Requirement
Reproduce the data below exactly. Skip the pictures.

Dataset section
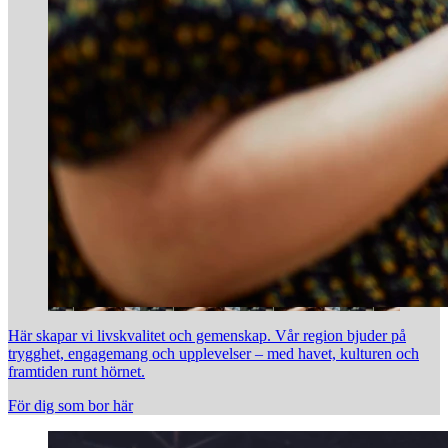
Här skapar vi livskvalitet och gemenskap. Vår region bjuder på
trygghet, engagemang och upplevelser – med havet, kulturen och
framtiden runt hörnet.
För dig som bor här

Output below
Här skapar vi livskvalitet och gemenskap. Vår region bjuder på
trygghet, engagemang och upplevelser – med havet, kulturen och
framtiden runt hörnet.
För dig som bor här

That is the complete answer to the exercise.